Sunday, June 1, 2014

The Magic of Stinging Nettle Fibers

Magic Cloth of Nettle Fiber

For many years I have been collecting stories from literature and cultural folklore concerning textiles that contain magical properties.  The magic may be due to technique, the creator of the fabric, some supernatural intervention or the fibers used.

One of my favorite fairy tales is called Wild Swans ( also 12 Swans or, sometimes,  12 Princes) by Hans Christian Anderson..  In this story, a beautiful princess weaves shirts made from the fibers of the stinging nettle plant for her brothers.  The young princes had been changed into wild swans by their wicked stepmother.  When the shirts were pulled over their heads the birds became young men again.  These wonderfully soft shirts, made of something so unlikely, could reverse magical spells and endowed the wearers with magical powers.
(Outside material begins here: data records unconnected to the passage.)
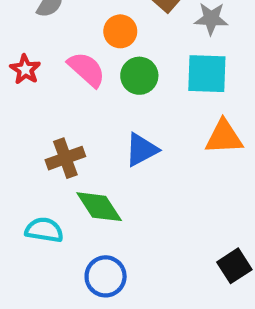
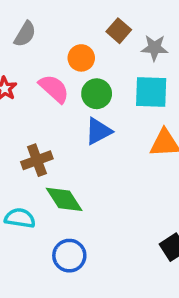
blue triangle: (141, 150) -> (98, 131), moved

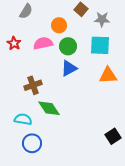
pink semicircle: (54, 89) -> (43, 43), turned -54
blue circle: (69, 256) -> (32, 143), moved

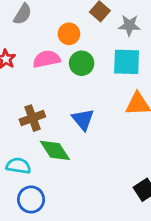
blue triangle: (69, 68) -> (83, 119), moved, turned -42

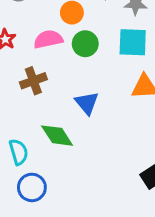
brown cross: (32, 118) -> (33, 81), moved
cyan semicircle: (18, 166) -> (19, 152), turned 65

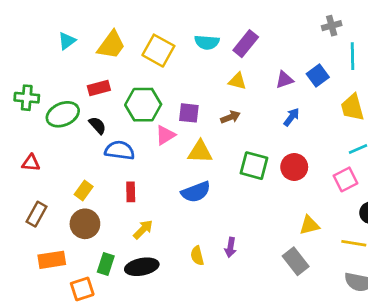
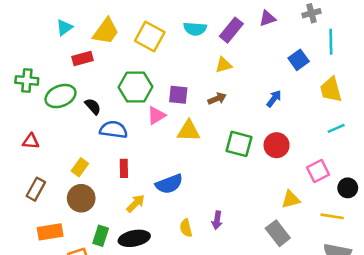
purple triangle: (285, 80) -> (267, 18), moved
yellow triangle: (237, 81) -> (224, 65), turned -30
red rectangle: (99, 88) -> (82, 59), moved
pink square: (345, 179) -> (318, 171), moved
blue semicircle: (196, 192) -> (169, 184), moved

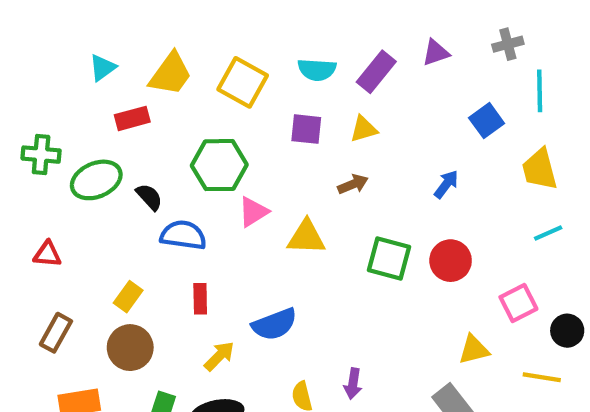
purple square: (178, 95) -> (306, 129), moved

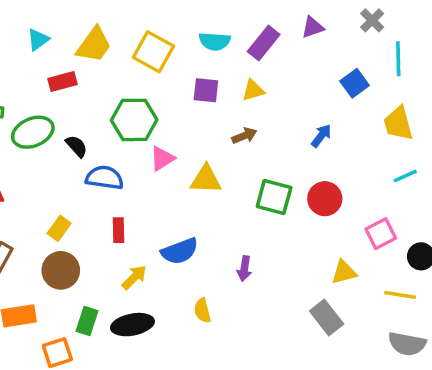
gray cross: (508, 44) -> (372, 20), turned -30
purple arrow: (353, 384) -> (244, 269), moved

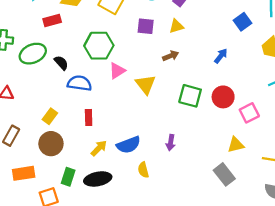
yellow triangle: (206, 179) -> (146, 84), turned 50
pink square: (381, 234) -> (249, 113), moved
blue semicircle: (180, 251) -> (128, 145), moved

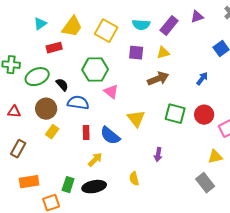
brown arrow: (171, 56) -> (158, 79), size x1.5
pink triangle: (117, 71) -> (111, 92), turned -49
yellow triangle: (146, 84) -> (136, 119), moved
brown circle: (51, 144) -> (46, 109), moved
blue semicircle: (128, 145) -> (110, 136), moved, turned 60

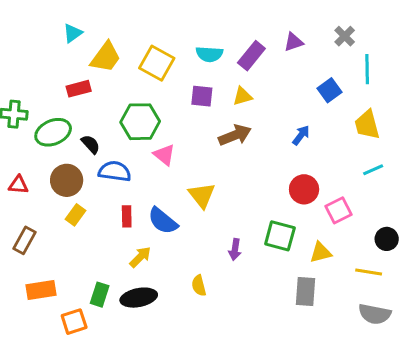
cyan triangle: (40, 24) -> (73, 33), moved
green square: (175, 114) -> (280, 236), moved
gray rectangle: (205, 183) -> (306, 292), turned 42

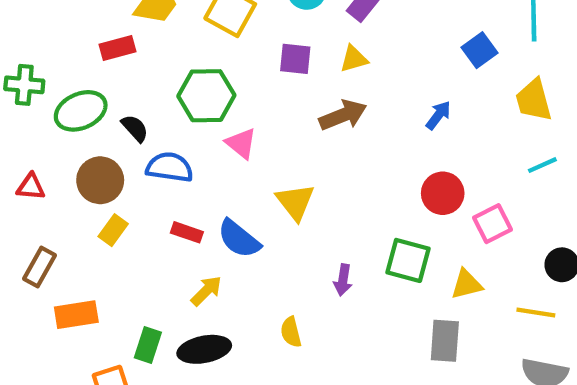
red rectangle: (127, 216) -> (187, 232), turned -70
orange rectangle: (41, 290) -> (76, 315), moved

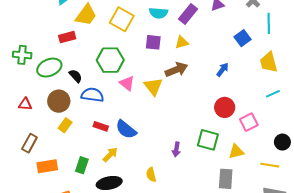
yellow triangle: (295, 202) -> (153, 86), moved
green rectangle: (148, 345) -> (82, 165), moved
Stinging nettle, Urtica dioica, is a herbaceous perennial 1-2 meters in height, found abundantly in northern Europe and Asia, less commonly found in Canada and US.










The underside of the leaves have slender hairs containing several toxic chemicals which are released when brush against., hence its name.   The textile fiber is a bast fiber found in the stem and is processed like flax. The finished fabric has a soft hand and has been used for bed linens and clothing. 







Nettle yarn



Asian woman knitting with nettle fiber


  Nettle, which was still used widely in northern, central and eastern Europe into the 20thC, was found in a Danish tomb dating to 1,000BCE.  White fibers found at archeological sites which had been thought to be flax have been shown much later to be nettle.  When Germany and Austria ran short of cotton during WWII, the value of nettle was recognized and 2 species were chosen for textiles.  It is estimated Germany harvested over two thousand tons of wild nettle to weave fabric for their soldiers.


Nettle has also been used as a food product.  The toxicity is destroyed with cooking.  When my husband and I traveled to Istanbul several years ago we were served nettle as a vegetable.  I must confessed I was rather under-whelmed, it was much like cooked spinach.